[Saved data entries]
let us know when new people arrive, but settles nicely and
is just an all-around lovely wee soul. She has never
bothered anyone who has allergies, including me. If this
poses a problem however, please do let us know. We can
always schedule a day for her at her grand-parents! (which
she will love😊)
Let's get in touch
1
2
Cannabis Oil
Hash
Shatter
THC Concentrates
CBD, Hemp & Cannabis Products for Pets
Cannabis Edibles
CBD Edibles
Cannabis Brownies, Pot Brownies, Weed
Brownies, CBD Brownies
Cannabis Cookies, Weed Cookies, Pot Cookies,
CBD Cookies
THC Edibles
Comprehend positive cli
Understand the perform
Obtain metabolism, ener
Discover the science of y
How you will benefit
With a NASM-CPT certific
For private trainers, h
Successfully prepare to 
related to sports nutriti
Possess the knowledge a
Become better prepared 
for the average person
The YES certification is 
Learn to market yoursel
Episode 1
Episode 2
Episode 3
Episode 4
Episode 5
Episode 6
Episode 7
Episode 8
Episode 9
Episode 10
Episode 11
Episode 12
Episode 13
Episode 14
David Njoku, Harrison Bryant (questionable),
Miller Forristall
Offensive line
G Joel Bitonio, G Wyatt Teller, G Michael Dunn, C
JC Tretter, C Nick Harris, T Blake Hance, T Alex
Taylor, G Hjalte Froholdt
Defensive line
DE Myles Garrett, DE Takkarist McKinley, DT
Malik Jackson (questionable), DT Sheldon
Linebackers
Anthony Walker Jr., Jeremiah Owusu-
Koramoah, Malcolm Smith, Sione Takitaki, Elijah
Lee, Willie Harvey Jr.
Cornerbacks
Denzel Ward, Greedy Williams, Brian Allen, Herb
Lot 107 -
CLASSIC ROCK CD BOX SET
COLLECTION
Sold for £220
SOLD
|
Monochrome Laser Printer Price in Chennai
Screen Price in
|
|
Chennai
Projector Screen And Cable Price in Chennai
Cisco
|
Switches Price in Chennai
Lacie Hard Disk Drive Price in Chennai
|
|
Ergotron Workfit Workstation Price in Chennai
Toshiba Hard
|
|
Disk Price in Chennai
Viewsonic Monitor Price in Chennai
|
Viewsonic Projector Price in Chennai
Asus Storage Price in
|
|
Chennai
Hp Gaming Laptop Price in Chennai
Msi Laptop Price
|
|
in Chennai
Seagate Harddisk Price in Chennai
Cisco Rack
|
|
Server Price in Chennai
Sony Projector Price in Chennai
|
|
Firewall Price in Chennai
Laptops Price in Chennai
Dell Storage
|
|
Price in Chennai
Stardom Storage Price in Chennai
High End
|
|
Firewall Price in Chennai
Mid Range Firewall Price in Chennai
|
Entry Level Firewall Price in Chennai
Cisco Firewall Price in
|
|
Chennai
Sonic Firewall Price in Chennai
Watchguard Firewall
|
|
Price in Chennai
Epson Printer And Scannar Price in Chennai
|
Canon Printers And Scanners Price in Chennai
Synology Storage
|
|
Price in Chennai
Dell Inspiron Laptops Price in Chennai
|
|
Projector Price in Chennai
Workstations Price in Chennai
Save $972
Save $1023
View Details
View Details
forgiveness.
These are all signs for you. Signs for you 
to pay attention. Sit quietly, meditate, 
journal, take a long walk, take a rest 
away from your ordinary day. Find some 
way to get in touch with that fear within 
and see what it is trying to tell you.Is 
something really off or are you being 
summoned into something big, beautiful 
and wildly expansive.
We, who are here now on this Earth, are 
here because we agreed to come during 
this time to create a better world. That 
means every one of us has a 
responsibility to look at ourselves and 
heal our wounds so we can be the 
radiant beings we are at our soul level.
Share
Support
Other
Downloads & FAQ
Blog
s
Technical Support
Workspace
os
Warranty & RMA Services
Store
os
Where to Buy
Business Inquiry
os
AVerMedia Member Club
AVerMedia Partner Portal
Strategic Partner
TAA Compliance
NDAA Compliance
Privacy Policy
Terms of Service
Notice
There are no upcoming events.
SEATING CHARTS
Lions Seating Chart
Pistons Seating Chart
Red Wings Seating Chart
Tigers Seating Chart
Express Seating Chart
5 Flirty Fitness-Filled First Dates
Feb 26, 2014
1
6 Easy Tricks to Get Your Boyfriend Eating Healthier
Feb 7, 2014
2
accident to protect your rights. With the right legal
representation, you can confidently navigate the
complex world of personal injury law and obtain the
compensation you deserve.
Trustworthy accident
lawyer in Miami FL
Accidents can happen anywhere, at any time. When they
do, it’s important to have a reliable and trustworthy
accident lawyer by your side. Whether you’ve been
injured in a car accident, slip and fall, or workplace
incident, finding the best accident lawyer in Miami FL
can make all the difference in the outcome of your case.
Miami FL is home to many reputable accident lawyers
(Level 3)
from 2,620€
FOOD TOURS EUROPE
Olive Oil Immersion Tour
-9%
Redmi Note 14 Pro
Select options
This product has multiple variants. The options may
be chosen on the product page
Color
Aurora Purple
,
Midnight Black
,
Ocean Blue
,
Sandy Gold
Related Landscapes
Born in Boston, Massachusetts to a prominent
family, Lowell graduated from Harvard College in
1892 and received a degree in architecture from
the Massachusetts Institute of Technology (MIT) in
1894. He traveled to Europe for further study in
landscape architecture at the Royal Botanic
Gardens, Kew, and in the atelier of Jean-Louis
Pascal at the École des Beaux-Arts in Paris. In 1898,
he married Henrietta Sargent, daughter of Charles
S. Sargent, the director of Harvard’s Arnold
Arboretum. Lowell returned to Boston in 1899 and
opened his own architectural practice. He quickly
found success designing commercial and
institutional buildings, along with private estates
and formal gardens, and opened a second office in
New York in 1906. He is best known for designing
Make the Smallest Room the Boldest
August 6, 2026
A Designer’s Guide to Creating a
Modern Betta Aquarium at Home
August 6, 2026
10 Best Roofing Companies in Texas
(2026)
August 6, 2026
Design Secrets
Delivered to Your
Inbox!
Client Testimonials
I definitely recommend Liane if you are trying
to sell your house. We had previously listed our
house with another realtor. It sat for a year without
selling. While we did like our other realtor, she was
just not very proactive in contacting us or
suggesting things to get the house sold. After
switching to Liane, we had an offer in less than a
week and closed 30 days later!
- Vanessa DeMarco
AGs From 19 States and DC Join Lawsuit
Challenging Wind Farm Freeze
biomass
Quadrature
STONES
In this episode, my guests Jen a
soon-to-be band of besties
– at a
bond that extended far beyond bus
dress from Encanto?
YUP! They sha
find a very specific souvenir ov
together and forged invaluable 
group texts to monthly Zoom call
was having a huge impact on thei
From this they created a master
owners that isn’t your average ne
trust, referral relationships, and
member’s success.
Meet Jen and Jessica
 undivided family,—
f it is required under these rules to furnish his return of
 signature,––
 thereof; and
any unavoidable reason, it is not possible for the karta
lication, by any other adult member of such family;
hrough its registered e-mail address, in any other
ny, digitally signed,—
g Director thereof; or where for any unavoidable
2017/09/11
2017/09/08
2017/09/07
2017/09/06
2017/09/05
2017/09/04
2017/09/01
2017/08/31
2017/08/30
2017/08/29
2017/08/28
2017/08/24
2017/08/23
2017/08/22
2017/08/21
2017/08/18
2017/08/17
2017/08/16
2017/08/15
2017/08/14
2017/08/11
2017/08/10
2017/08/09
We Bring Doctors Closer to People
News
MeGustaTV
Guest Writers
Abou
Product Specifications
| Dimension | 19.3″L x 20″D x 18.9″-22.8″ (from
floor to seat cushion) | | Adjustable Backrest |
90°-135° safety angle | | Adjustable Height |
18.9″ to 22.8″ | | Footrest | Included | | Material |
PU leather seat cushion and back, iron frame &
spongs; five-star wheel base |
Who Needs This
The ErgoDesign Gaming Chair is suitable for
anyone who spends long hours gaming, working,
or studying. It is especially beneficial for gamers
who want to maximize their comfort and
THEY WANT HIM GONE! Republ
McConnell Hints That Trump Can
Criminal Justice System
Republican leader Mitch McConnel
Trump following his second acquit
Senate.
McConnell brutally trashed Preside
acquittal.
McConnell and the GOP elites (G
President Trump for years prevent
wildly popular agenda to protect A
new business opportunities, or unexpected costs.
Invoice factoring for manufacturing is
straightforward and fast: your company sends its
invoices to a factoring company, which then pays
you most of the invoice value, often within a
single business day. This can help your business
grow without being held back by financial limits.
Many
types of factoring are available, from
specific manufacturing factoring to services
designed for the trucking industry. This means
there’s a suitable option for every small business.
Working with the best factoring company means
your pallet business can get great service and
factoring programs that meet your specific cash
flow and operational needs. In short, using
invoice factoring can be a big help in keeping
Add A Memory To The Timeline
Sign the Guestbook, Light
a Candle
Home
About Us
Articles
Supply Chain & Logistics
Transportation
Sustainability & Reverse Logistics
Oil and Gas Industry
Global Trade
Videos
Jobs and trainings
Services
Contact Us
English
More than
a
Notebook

EXERCISE DESCRIPTION ▸
Which lines above run from the one containing "SEATING CHARTS" to the one containing "injured in a"? Give them again exactly, both ends included.

SOLUTION FOR THIS PROBLEM ▸
SEATING CHARTS
Lions Seating Chart
Pistons Seating Chart
Red Wings Seating Chart
Tigers Seating Chart
Express Seating Chart
5 Flirty Fitness-Filled First Dates
Feb 26, 2014
1
6 Easy Tricks to Get Your Boyfriend Eating Healthier
Feb 7, 2014
2
accident to protect your rights. With the right legal
representation, you can confidently navigate the
complex world of personal injury law and obtain the
compensation you deserve.
Trustworthy accident
lawyer in Miami FL
Accidents can happen anywhere, at any time. When they
do, it’s important to have a reliable and trustworthy
accident lawyer by your side. Whether you’ve been
injured in a car accident, slip and fall, or workplace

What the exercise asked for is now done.